Forma breve (Lc 20, 27.34-38):

In quel tempo, disse Gesù ad alcuni8 sadducèi, 27i quali dicono che non c’è risurrezione: 34«I figli di questo mondo prendono moglie e prendono marito; 35ma quelli che sono giudicati degni della vita futura e della risurrezione dai morti, non prendono né moglie né marito: 36infatti non possono più morire, perché sono uguali agli angeli e, poiché sono figli della risurrezione, sono figli di Dio. 37Che poi i morti risorgano, lo ha indicato anche Mosè a proposito del roveto, quando dice: Il Signore è il Dio di Abramo, Dio di Isacco e Dio di Giacobbe. 38Dio non è dei morti, ma dei viventi; perché tutti vivono per lui».

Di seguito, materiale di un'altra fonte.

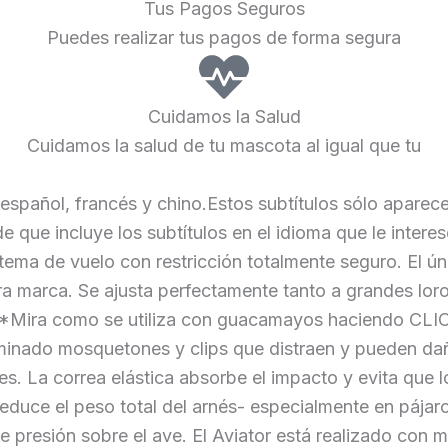
Tus Pagos Seguros
Puedes realizar tus pagos de forma segura
Cuidamos la Salud
Cuidamos la salud de tu mascota al igual que tu
 español, francés y chino.Estos subtítulos sólo aparece
e que incluye los subtítulos en el idioma que le inter
istema de vuelo con restricción totalmente seguro. E
tra marca. Se ajusta perfectamente tanto a grandes lor
 *Mira como se utiliza con guacamayos haciendo CLIC
inado mosquetones y clips que distraen y pueden dañar 
s. La correa elástica absorbe el impacto y evita que lo
a reduce el peso total del arnés- especialmente en páj
presión sobre el ave. El Aviator está realizado con me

Come vivere questa Parola?
Ogni Domenica noi Cristiani conveniamo intorno all'altare per celebrare l'evento dirompente della Passione, Morte e Risurrezione di Cristo e proclamiamo così la sua Signoria sulla nostra vita che, da morti che eravamo per il peccato, ci ha liberati e resi partecipi della sua vita immortale. Il Vangelo di questa Domenica ci fa entrare in un'accesa discussione tra Gesù e i sadducei, che negavano la risurrezione. Un argomento sul quale venne deriso Paolo nell'Areopago di Atene e così la Chiesa, oggi come da sempre, derisa per questa fede che genera speranza. “Se Cristo non è risorto dai morti vana è la vostra fede” grida l'Apostolo (1Cor 15,17), il Mistero della risurrezione è la verità principale e fondante della nostra vita cristiana. Tutto si dipana dalla Risurrezione di Cristo, è un fatto non del passato, ma che resta attuale e rinnova la vita di chi ne fa esperienza. La Chiesa vive in questa dimensione nuova e viene rigenerata da questo avvenimento nella carità. La fede nella Risurrezione è la porta della salvezza che Cristo ha spalancato d'innanzi all'uomo; non è un concetto filosofico, poiché sfugge tale verità alla debolezza dell'intelletto umano, bensì una esperienza in cui immergersi e che vivifica concretamente, una esperienza nella quale veniamo introdotti quando decidiamo di aderire a Cristo con tutto noi stessi, una esperienza rigenerante nello Spirito Santo. È per questo che quanti hanno creduto e sperato in Dio, come Abramo, Isacco e Giacobbe, nel Dio di Gesù Cristo, il Salvatore, il Liberatore dalla schiavitù del peccato, non possono essere in dominio della morte, ma sono già passati nella vita eterna, dove regna in eterno il Signore della vita.

La voce dei Padri
“Rifletti, Sapida, al significato del tuo nome e gusta il sapore delle cose dell'alto, ove Cristo è assiso alla destra del Padre; egli si è degnato di morire per noi affinché vivessimo anche dopo morti, e affinché l'uomo non temesse la morte, come se questa fosse destinata a distruggere l'uomo, e affinché non venisse pianto nessuno dei morti come se avessero davvero perduto la vita, dal momento che per essi è morto colui ch'è la vita. Questi e altri simili a questi siano i tuoi divini conforti, in virtù dei quali arrossisca e sparisca l'umana tristezza. Non deve farci adirare il dolore che provano i mortali per la perdita dei loro cari, è vero, ma il cordoglio dei Cristiani non dev'essere di lunga durata. Se dunque hai provato dolore, ormai deve bastare e non devi rattristarti alla maniera dei pagani che non hanno speranza. Così dicendo, l'Apostolo non ha inteso proibirci di rattristarci ma solo di rattristarci alla maniera dei pagani che non hanno speranza.”